Saved entries
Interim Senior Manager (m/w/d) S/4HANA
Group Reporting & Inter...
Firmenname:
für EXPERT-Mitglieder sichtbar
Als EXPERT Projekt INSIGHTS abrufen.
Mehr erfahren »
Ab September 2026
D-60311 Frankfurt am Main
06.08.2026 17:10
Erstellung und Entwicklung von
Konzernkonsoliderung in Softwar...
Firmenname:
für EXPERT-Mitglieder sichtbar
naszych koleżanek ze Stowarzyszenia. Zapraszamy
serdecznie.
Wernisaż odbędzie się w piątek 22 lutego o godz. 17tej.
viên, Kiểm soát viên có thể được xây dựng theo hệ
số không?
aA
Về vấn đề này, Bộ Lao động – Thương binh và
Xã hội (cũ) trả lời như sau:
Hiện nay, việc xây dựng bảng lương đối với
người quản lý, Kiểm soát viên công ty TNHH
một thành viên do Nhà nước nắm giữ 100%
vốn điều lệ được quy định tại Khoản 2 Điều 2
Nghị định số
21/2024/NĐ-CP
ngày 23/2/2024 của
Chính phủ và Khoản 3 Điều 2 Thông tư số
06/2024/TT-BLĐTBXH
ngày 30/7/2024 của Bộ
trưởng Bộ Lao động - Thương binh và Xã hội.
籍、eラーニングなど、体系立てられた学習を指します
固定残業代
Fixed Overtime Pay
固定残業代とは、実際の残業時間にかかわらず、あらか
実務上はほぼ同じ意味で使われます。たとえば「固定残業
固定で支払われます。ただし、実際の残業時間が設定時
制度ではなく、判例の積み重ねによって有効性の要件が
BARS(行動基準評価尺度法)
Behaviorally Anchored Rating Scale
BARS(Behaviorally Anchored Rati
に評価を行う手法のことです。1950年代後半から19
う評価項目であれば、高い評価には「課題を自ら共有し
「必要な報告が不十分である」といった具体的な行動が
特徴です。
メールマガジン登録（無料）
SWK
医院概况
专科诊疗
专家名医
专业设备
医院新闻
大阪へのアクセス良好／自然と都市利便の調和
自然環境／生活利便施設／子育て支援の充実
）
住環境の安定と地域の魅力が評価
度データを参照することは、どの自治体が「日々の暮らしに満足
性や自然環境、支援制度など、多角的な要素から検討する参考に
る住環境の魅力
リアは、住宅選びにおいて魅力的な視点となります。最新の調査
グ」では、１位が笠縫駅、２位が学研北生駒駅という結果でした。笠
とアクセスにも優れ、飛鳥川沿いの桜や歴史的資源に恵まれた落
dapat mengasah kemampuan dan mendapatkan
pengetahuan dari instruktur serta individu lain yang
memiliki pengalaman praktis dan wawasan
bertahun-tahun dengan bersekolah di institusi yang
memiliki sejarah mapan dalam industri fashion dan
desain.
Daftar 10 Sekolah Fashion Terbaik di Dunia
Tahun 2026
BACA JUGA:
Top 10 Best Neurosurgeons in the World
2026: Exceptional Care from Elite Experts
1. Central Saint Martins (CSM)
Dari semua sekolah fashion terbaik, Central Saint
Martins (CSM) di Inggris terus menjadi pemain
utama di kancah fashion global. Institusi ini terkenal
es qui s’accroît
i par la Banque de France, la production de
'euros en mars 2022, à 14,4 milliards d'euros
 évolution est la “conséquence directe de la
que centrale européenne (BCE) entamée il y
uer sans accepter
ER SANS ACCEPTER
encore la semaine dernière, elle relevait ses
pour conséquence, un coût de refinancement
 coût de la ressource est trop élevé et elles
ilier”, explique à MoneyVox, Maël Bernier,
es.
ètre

**YOUR ASSIGNMENT**
The range runs from the line above containing "大阪へのアクセス良好／自然と都市利便の調和" to the line containing "évolution est la", inclusive. Restate those lines word for word and no others.

**WRITTEN SOLUTION**
大阪へのアクセス良好／自然と都市利便の調和
自然環境／生活利便施設／子育て支援の充実
）
住環境の安定と地域の魅力が評価
度データを参照することは、どの自治体が「日々の暮らしに満足
性や自然環境、支援制度など、多角的な要素から検討する参考に
る住環境の魅力
リアは、住宅選びにおいて魅力的な視点となります。最新の調査
グ」では、１位が笠縫駅、２位が学研北生駒駅という結果でした。笠
とアクセスにも優れ、飛鳥川沿いの桜や歴史的資源に恵まれた落
dapat mengasah kemampuan dan mendapatkan
pengetahuan dari instruktur serta individu lain yang
memiliki pengalaman praktis dan wawasan
bertahun-tahun dengan bersekolah di institusi yang
memiliki sejarah mapan dalam industri fashion dan
desain.
Daftar 10 Sekolah Fashion Terbaik di Dunia
Tahun 2026
BACA JUGA:
Top 10 Best Neurosurgeons in the World
2026: Exceptional Care from Elite Experts
1. Central Saint Martins (CSM)
Dari semua sekolah fashion terbaik, Central Saint
Martins (CSM) di Inggris terus menjadi pemain
utama di kancah fashion global. Institusi ini terkenal
es qui s’accroît
i par la Banque de France, la production de
'euros en mars 2022, à 14,4 milliards d'euros
 évolution est la “conséquence directe de la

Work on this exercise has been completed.